Benjamin de La Fuente

PropOSeR un CoNTEXTe D'écOute

Est-ce que l’interprète que vous êtes est également présent dans des compositions que vous n’interprétez pas ? Comme dans Bypass que jouera Ictus par exemple ?
Je n’ai jamais écrit — ou très rarement — une pièce sans penser aux interprètes. Je pense à la personne avant même son instrument. Bypass est une des quatre pièces que j’ai écrites en 2011 pour le Liquid Room #3, produit et joué par Ictus. Je jouais aussi dans une de mes pièces et j’ai fait une ou deux improvisations lors de cette longue soirée (trois heures !). Une soirée inoubliable et épanouissante dans laquelle j’étais à la fois interprète, improvisateur et compositeur.

Avez-vous des préférences quant aux interprètes pour lesquels vous allez travailler ? Quelle est la part de l’adaptation à leurs personnalités dans la composition ?
J’aime les interprètes qui font preuve d’initiative face à la partition. Qu’ils s’engagent et se responsabilisent. Le musicien qui sait "tout jouer" ne m’inspire pas (plus) du tout. Quand j’écris pour un interprète, je le vois jouer. L’adaptation se fait inconsciemment. L’idée musicale vient assez naturellement.

Quel dialogue établissez-vous avec l’interprète dans ce cas ?
Le plus important est d’établir un rapport de totale confiance. Je ne cherche pas nécessairement à faire improviser l’interprète — sauf s’il le demande et si j’ai du temps avec lui ou bien si le contexte l’exige : une mise en scène par exemple. Je ne cherche pas non plus à le mettre en danger mais plutôt à ce qu’il s’engage totalement. La physicalité, le geste sont aussi très importants pour moi. Je pense avoir le même genre de comportement qu’un metteur en scène pourrait avoir avec son acteur.

Vous êtes aussi connu (avec Caravaggio notamment) pour inventer de nouveaux formats, notamment scénographiés et scénarisés : pourquoi et comment ?
Je conçois toujours un spectacle ou une scénographie comme un moyen d’entendre autrement. Je ne cherche pas de prime abord à raconter une histoire. Mon travail est de proposer un contexte d’écoute. Paradoxalement, dans un spectacle, tout est pensé pour l’oreille. L’œil doit être au service de l’oreille. La musique n’accompagne rien.

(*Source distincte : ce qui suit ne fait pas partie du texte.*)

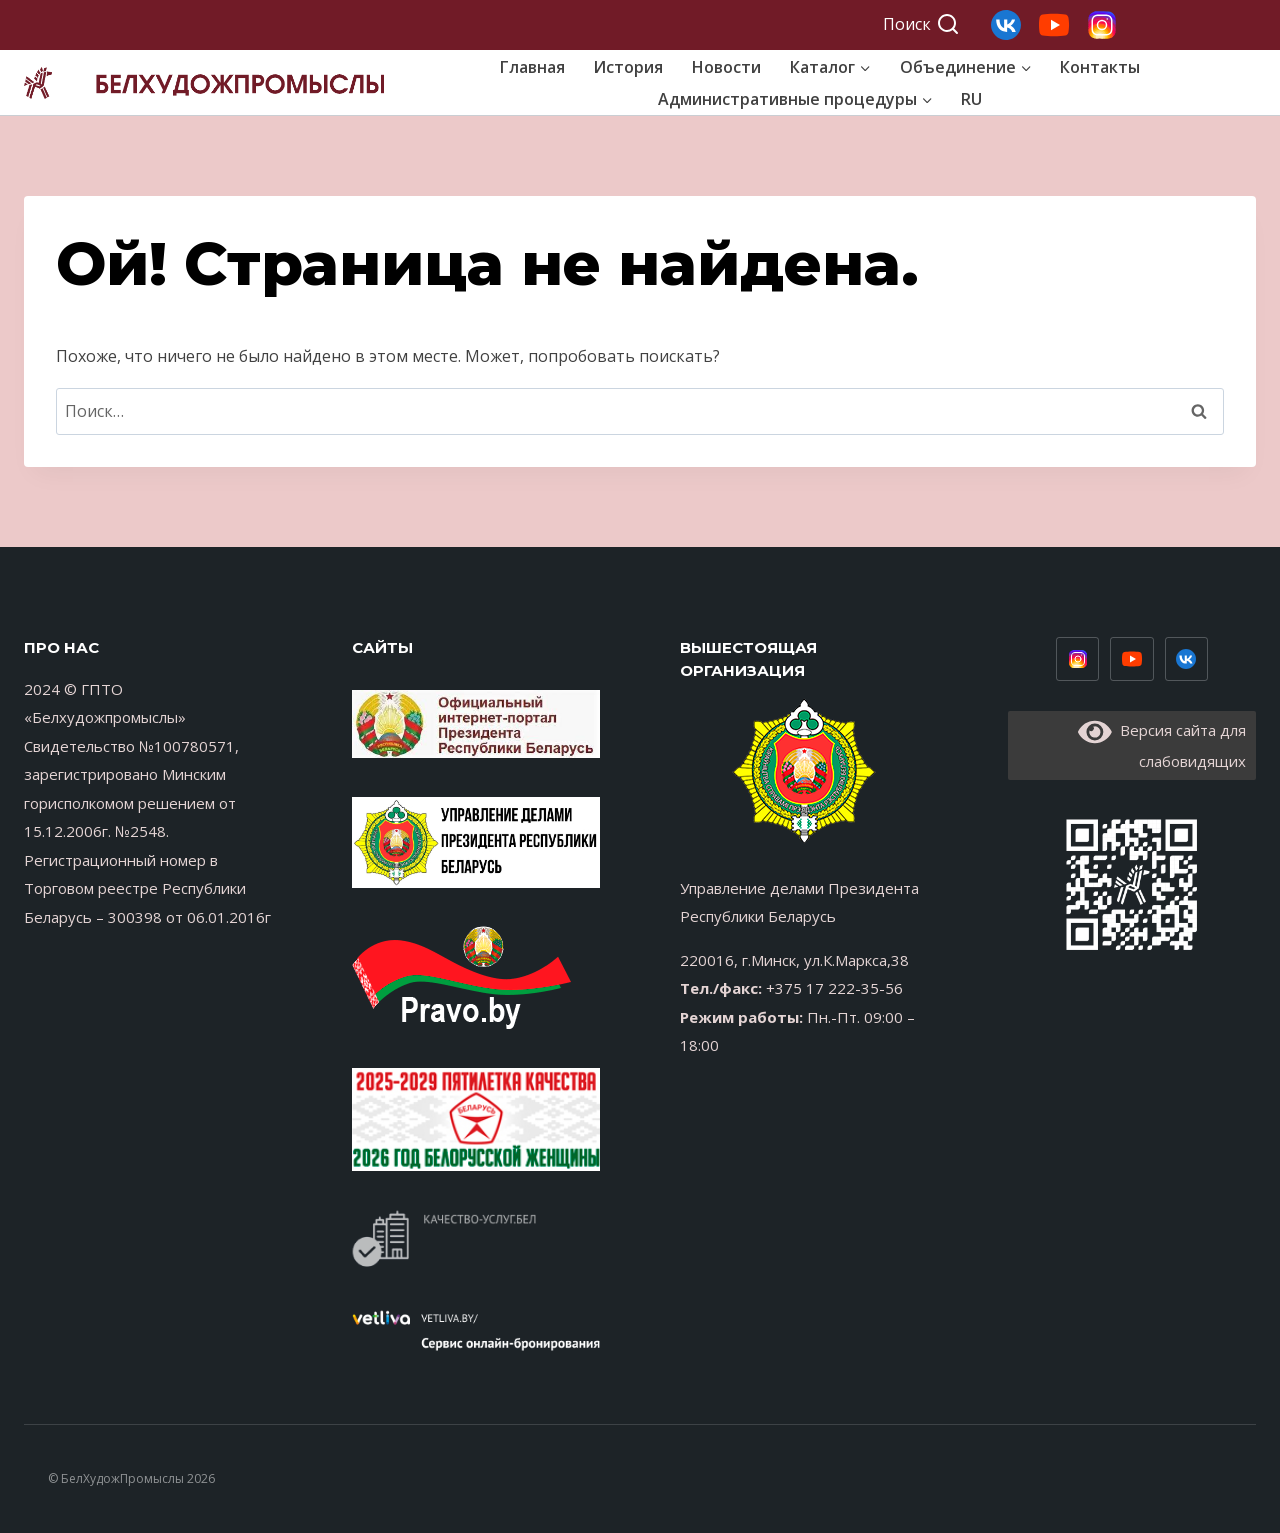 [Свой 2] (1054, 25)
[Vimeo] (1187, 659)
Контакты (1100, 67)
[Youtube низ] (1132, 659)
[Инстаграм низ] (1078, 659)
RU (971, 99)
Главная (532, 67)
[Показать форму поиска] (921, 25)
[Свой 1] (1102, 25)
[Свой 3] (1006, 25)
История (628, 67)
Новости (726, 67) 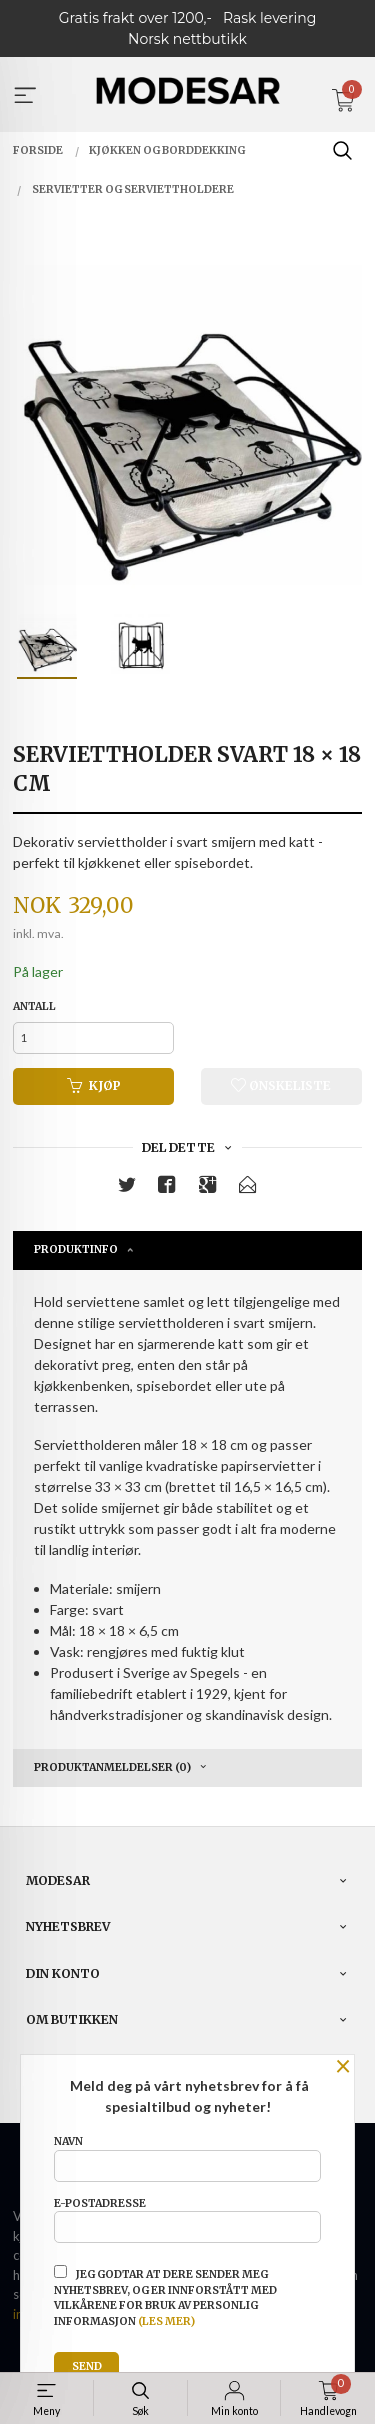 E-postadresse (187, 2220)
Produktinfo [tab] (76, 1249)
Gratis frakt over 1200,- (135, 18)
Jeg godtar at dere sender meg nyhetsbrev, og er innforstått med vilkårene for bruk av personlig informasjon (165, 2296)
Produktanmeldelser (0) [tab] (112, 1767)
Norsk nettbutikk (187, 39)
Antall (34, 1006)
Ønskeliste (281, 1085)
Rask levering (269, 18)
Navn (187, 2158)
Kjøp (94, 1085)
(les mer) (166, 2321) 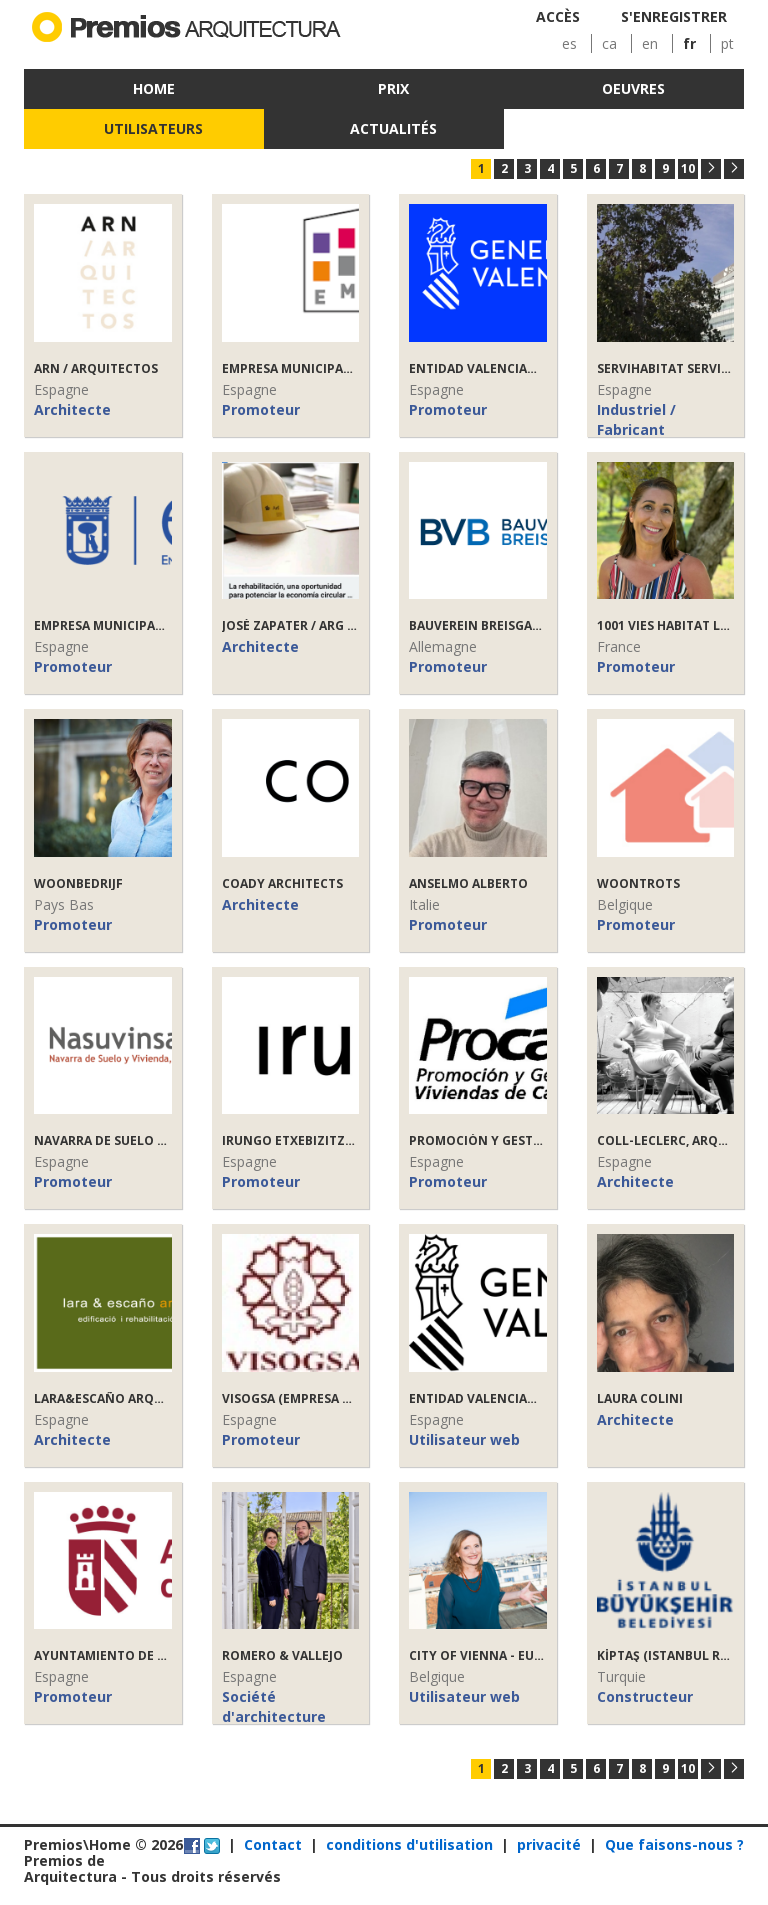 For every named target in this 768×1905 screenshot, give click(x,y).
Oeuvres (633, 88)
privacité (549, 1844)
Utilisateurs (153, 128)
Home (154, 88)
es (569, 43)
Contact (273, 1844)
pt (727, 43)
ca (609, 43)
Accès (558, 16)
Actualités (393, 128)
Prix (393, 88)
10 (688, 168)
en (650, 43)
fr (689, 43)
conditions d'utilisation (409, 1844)
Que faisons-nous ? (674, 1844)
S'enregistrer (674, 16) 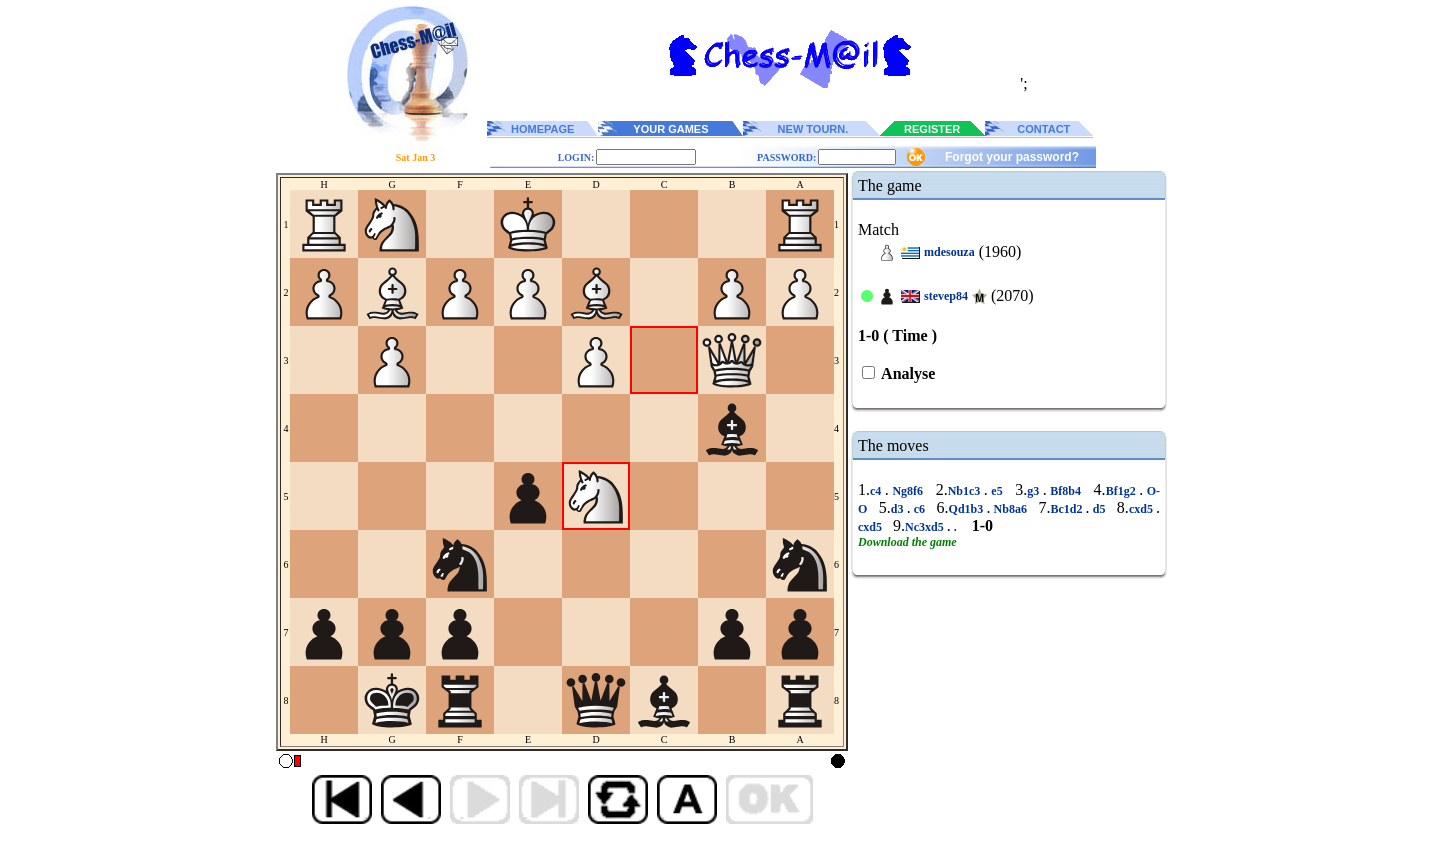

Elle est le sujet principal et est génératrice de mouvement ou de lumière.

Dans le cas de l’autre spectacle, The Other (in)Side, vous « réinterprétez » une œuvre existante : quelle a été votre démarche ? Est-ce celle d’un Berio ou d’un Henry avec Beethoven, ou autre chose ?
Dans The Other (in)Side, je ne suis pas interprète, seul l’ensemble TM+ est sur le plateau. J’ai conçu tout le spectacle et la mise en scène, même si j’ai eu besoin d’un metteur en scène comme Jos Houben pour mettre en place toute la dimension burlesque du projet. L’idée est d’assister à une impossible séance d’enregistrement de L’histoire du Soldat et d’élaborer une multitude d’incidents afin de basculer progressivement dans une dimension surréaliste. Pendant des semaines, je me suis imprégné de presque toute l’œuvre de Stravinsky - et pas seulement le Soldat - pour que ma musique puisse émerger naturellement de la sienne au cours du spectacle. Le rôle de ma musique dans The Other (in)Side est d’être l’élément perturbateur diabolique de cette terrible session d’enregistrement, qui ne se passera pas comme prévu.

En l’occurrence, vous collaborez avec l’Ensemble TM+, qui connait très bien l’œuvre originelle pour l’avoir déjà jouée plusieurs fois : comment avez-vous travaillé avec eux ?
J’ai fait, avec les musiciens, deux ou trois lectures d’esquisses et quelques expérimentations sonores. Jos Houben est aussi venu les initier au plateau et au burlesque. J’ai ensuite écrit la partition ainsi que la conduite toute entière, sans les solliciter. C’est un spectacle où il n’y pas d’improvisation. Les musiciens ne le désiraient pas.

Propos recueillis par Jérémie Szpirglas.